● DIRECTIONS:
Word for word, output the data, with none of its pictures.

........

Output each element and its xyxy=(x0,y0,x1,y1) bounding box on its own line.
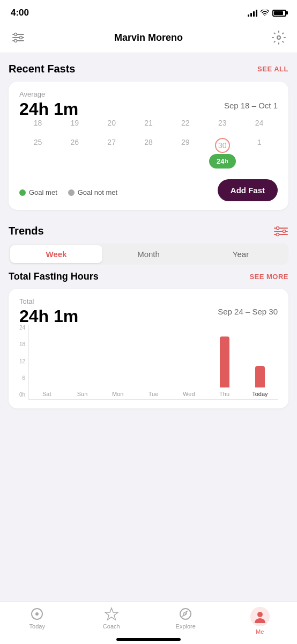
calendar-grid: 18 19 20 21 22 23 24 25 26 27 28 29 30 xyxy=(19,116,278,171)
chart-header: Total Fasting Hours SEE MORE xyxy=(9,271,288,282)
status-bar: 4:00 xyxy=(0,0,297,24)
goal-met-label: Goal met xyxy=(29,188,57,196)
total-label: Total xyxy=(19,297,278,305)
svg-point-12 xyxy=(277,233,279,236)
bar-mon: Mon xyxy=(100,325,136,397)
bar-sat: Sat xyxy=(29,325,64,397)
svg-point-10 xyxy=(277,226,279,229)
chart-card: Total 24h 1m Sep 24 – Sep 30 24 18 12 6 … xyxy=(9,289,288,408)
goal-not-met-label: Goal not met xyxy=(78,188,117,196)
cal-day-30: 30 24h xyxy=(204,136,241,171)
bar-today: Today xyxy=(242,325,278,397)
nav-today[interactable]: Today xyxy=(0,607,75,630)
bar-thu-label: Thu xyxy=(219,391,229,397)
svg-point-18 xyxy=(185,613,187,615)
trends-header: Trends xyxy=(9,225,288,237)
svg-point-11 xyxy=(283,230,286,232)
day-30-circle: 30 xyxy=(215,138,230,153)
trends-filter-icon[interactable] xyxy=(273,225,288,237)
cal-day-21: 21 xyxy=(130,116,167,129)
bar-thu: Thu xyxy=(206,325,242,397)
bar-tue: Tue xyxy=(136,325,171,397)
nav-explore-icon xyxy=(179,607,192,621)
cal-day-1: 1 xyxy=(241,136,278,171)
bar-sun: Sun xyxy=(64,325,100,397)
bar-chart: Sat Sun Mon Tue xyxy=(28,325,278,400)
bar-sat-label: Sat xyxy=(42,391,51,397)
y-label-6: 6 xyxy=(23,375,26,381)
battery-icon xyxy=(272,10,286,17)
settings-icon[interactable] xyxy=(271,30,286,45)
tab-week[interactable]: Week xyxy=(10,245,102,263)
bar-today-fill xyxy=(255,366,265,387)
legend-goal-met: Goal met xyxy=(19,188,57,196)
recent-fasts-title: Recent Fasts xyxy=(9,63,76,75)
filter-icon[interactable] xyxy=(11,30,26,45)
nav-today-icon xyxy=(30,607,44,621)
nav-coach-icon xyxy=(105,607,118,621)
cal-day-25: 25 xyxy=(19,136,56,171)
y-label-12: 12 xyxy=(19,358,25,364)
add-fast-button[interactable]: Add Fast xyxy=(218,179,278,201)
bar-mon-label: Mon xyxy=(112,391,123,397)
cal-day-19: 19 xyxy=(56,116,93,129)
bottom-nav: Today Coach Explore Me xyxy=(0,601,297,644)
legend-row: Goal met Goal not met Add Fast xyxy=(19,179,278,201)
bar-today-label: Today xyxy=(252,391,268,397)
nav-me[interactable]: Me xyxy=(223,607,298,635)
see-more-button[interactable]: SEE MORE xyxy=(249,273,288,281)
svg-point-14 xyxy=(35,612,39,616)
recent-fasts-card: Average 24h 1m Sep 18 – Oct 1 18 19 20 2… xyxy=(9,82,288,210)
section-header: Recent Fasts SEE ALL xyxy=(9,63,288,75)
period-tabs: Week Month Year xyxy=(9,244,288,265)
tab-year[interactable]: Year xyxy=(195,245,287,263)
bar-tue-label: Tue xyxy=(148,391,159,397)
day-30-bubble: 24h xyxy=(209,154,236,169)
trends-title: Trends xyxy=(9,225,44,237)
nav-coach[interactable]: Coach xyxy=(75,607,149,630)
svg-point-6 xyxy=(277,36,280,39)
goal-met-dot xyxy=(19,189,26,196)
svg-point-5 xyxy=(14,40,17,42)
cal-day-20: 20 xyxy=(93,116,130,129)
see-all-button[interactable]: SEE ALL xyxy=(257,65,288,73)
wifi-icon xyxy=(261,10,269,16)
cal-day-26: 26 xyxy=(56,136,93,171)
calendar-row-1: 18 19 20 21 22 23 24 xyxy=(19,116,278,129)
svg-point-20 xyxy=(257,612,263,617)
trends-section: Trends Week Month Year Total Fasting Hou… xyxy=(0,215,297,414)
main-content: Recent Fasts SEE ALL Average 24h 1m Sep … xyxy=(0,53,297,457)
bar-sun-label: Sun xyxy=(77,391,88,397)
calendar-row-2: 25 26 27 28 29 30 24h 1 xyxy=(19,136,278,171)
svg-point-3 xyxy=(14,33,17,36)
tab-month[interactable]: Month xyxy=(102,245,195,263)
nav-me-label: Me xyxy=(256,628,264,635)
y-label-18: 18 xyxy=(19,341,25,347)
nav-coach-label: Coach xyxy=(103,623,120,630)
goal-not-met-dot xyxy=(68,189,75,196)
cal-day-23: 23 xyxy=(204,116,241,129)
bar-wed-label: Wed xyxy=(183,391,195,397)
average-label: Average xyxy=(19,90,278,98)
status-time: 4:00 xyxy=(11,8,29,18)
chart-title: Total Fasting Hours xyxy=(9,271,99,282)
nav-explore-label: Explore xyxy=(176,623,196,630)
legend: Goal met Goal not met xyxy=(19,188,117,196)
bar-chart-wrapper: 24 18 12 6 0h Sat Sun xyxy=(19,325,278,400)
cal-day-27: 27 xyxy=(93,136,130,171)
y-label-0: 0h xyxy=(19,392,25,398)
y-label-24: 24 xyxy=(19,325,25,331)
nav-explore[interactable]: Explore xyxy=(148,607,223,630)
status-icons xyxy=(248,9,286,17)
legend-goal-not-met: Goal not met xyxy=(68,188,117,196)
bar-thu-fill xyxy=(220,336,229,387)
home-indicator xyxy=(116,638,181,641)
bar-wed: Wed xyxy=(171,325,206,397)
svg-marker-15 xyxy=(105,608,118,620)
cal-day-28: 28 xyxy=(130,136,167,171)
header-title: Marvin Moreno xyxy=(114,32,183,43)
cal-day-18: 18 xyxy=(19,116,56,129)
signal-icon xyxy=(248,9,257,17)
cal-day-22: 22 xyxy=(167,116,204,129)
cal-day-24: 24 xyxy=(241,116,278,129)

........

● OUTPUT:
Output each element and its xyxy=(x0,y0,x1,y1) bounding box on its own line.
calendar-grid: 18 19 20 21 22 23 24 25 26 27 28 29 30 xyxy=(19,116,278,171)
chart-header: Total Fasting Hours SEE MORE xyxy=(9,271,288,282)
status-bar: 4:00 xyxy=(0,0,297,24)
goal-met-label: Goal met xyxy=(29,188,57,196)
total-label: Total xyxy=(19,297,278,305)
svg-point-12 xyxy=(277,233,279,236)
bar-mon: Mon xyxy=(100,325,136,397)
bar-sat: Sat xyxy=(29,325,64,397)
svg-point-10 xyxy=(277,226,279,229)
chart-card: Total 24h 1m Sep 24 – Sep 30 24 18 12 6 … xyxy=(9,289,288,408)
goal-not-met-label: Goal not met xyxy=(78,188,117,196)
cal-day-30: 30 24h xyxy=(204,136,241,171)
bar-today: Today xyxy=(242,325,278,397)
nav-today[interactable]: Today xyxy=(0,607,75,630)
bar-thu-label: Thu xyxy=(219,391,229,397)
svg-point-18 xyxy=(185,613,187,615)
trends-header: Trends xyxy=(9,225,288,237)
svg-point-11 xyxy=(283,230,286,232)
day-30-circle: 30 xyxy=(215,138,230,153)
trends-filter-icon[interactable] xyxy=(273,225,288,237)
cal-day-21: 21 xyxy=(130,116,167,129)
bar-thu: Thu xyxy=(206,325,242,397)
bar-tue: Tue xyxy=(136,325,171,397)
nav-explore-icon xyxy=(179,607,192,621)
cal-day-1: 1 xyxy=(241,136,278,171)
bar-sun: Sun xyxy=(64,325,100,397)
bar-chart: Sat Sun Mon Tue xyxy=(28,325,278,400)
bar-sat-label: Sat xyxy=(42,391,51,397)
y-label-6: 6 xyxy=(23,375,26,381)
battery-icon xyxy=(272,10,286,17)
settings-icon[interactable] xyxy=(271,30,286,45)
tab-week[interactable]: Week xyxy=(10,245,102,263)
bar-today-fill xyxy=(255,366,265,387)
legend-goal-met: Goal met xyxy=(19,188,57,196)
recent-fasts-title: Recent Fasts xyxy=(9,63,76,75)
filter-icon[interactable] xyxy=(11,30,26,45)
nav-today-icon xyxy=(30,607,44,621)
nav-coach-icon xyxy=(105,607,118,621)
cal-day-25: 25 xyxy=(19,136,56,171)
y-label-12: 12 xyxy=(19,358,25,364)
add-fast-button[interactable]: Add Fast xyxy=(218,179,278,201)
bar-mon-label: Mon xyxy=(112,391,123,397)
cal-day-19: 19 xyxy=(56,116,93,129)
bottom-nav: Today Coach Explore Me xyxy=(0,601,297,644)
legend-row: Goal met Goal not met Add Fast xyxy=(19,179,278,201)
bar-today-label: Today xyxy=(252,391,268,397)
nav-me[interactable]: Me xyxy=(223,607,298,635)
see-more-button[interactable]: SEE MORE xyxy=(249,273,288,281)
svg-point-14 xyxy=(35,612,39,616)
recent-fasts-card: Average 24h 1m Sep 18 – Oct 1 18 19 20 2… xyxy=(9,82,288,210)
section-header: Recent Fasts SEE ALL xyxy=(9,63,288,75)
period-tabs: Week Month Year xyxy=(9,244,288,265)
tab-year[interactable]: Year xyxy=(195,245,287,263)
bar-tue-label: Tue xyxy=(148,391,159,397)
day-30-bubble: 24h xyxy=(209,154,236,169)
trends-title: Trends xyxy=(9,225,44,237)
nav-coach[interactable]: Coach xyxy=(75,607,149,630)
svg-point-6 xyxy=(277,36,280,39)
goal-met-dot xyxy=(19,189,26,196)
svg-point-5 xyxy=(14,40,17,42)
cal-day-20: 20 xyxy=(93,116,130,129)
see-all-button[interactable]: SEE ALL xyxy=(257,65,288,73)
wifi-icon xyxy=(261,10,269,16)
cal-day-26: 26 xyxy=(56,136,93,171)
calendar-row-1: 18 19 20 21 22 23 24 xyxy=(19,116,278,129)
svg-point-20 xyxy=(257,612,263,617)
trends-section: Trends Week Month Year Total Fasting Hou… xyxy=(0,215,297,414)
main-content: Recent Fasts SEE ALL Average 24h 1m Sep … xyxy=(0,53,297,457)
bar-sun-label: Sun xyxy=(77,391,88,397)
calendar-row-2: 25 26 27 28 29 30 24h 1 xyxy=(19,136,278,171)
svg-point-3 xyxy=(14,33,17,36)
tab-month[interactable]: Month xyxy=(102,245,195,263)
nav-me-label: Me xyxy=(256,628,264,635)
y-label-18: 18 xyxy=(19,341,25,347)
nav-coach-label: Coach xyxy=(103,623,120,630)
goal-not-met-dot xyxy=(68,189,75,196)
cal-day-23: 23 xyxy=(204,116,241,129)
bar-wed-label: Wed xyxy=(183,391,195,397)
average-label: Average xyxy=(19,90,278,98)
status-time: 4:00 xyxy=(11,8,29,18)
chart-title: Total Fasting Hours xyxy=(9,271,99,282)
nav-explore-label: Explore xyxy=(176,623,196,630)
legend: Goal met Goal not met xyxy=(19,188,117,196)
bar-chart-wrapper: 24 18 12 6 0h Sat Sun xyxy=(19,325,278,400)
cal-day-27: 27 xyxy=(93,136,130,171)
y-label-0: 0h xyxy=(19,392,25,398)
y-label-24: 24 xyxy=(19,325,25,331)
nav-explore[interactable]: Explore xyxy=(148,607,223,630)
status-icons xyxy=(248,9,286,17)
legend-goal-not-met: Goal not met xyxy=(68,188,117,196)
bar-thu-fill xyxy=(220,336,229,387)
home-indicator xyxy=(116,638,181,641)
bar-wed: Wed xyxy=(171,325,206,397)
svg-marker-15 xyxy=(105,608,118,620)
cal-day-28: 28 xyxy=(130,136,167,171)
header-title: Marvin Moreno xyxy=(114,32,183,43)
cal-day-18: 18 xyxy=(19,116,56,129)
signal-icon xyxy=(248,9,257,17)
cal-day-22: 22 xyxy=(167,116,204,129)
cal-day-24: 24 xyxy=(241,116,278,129)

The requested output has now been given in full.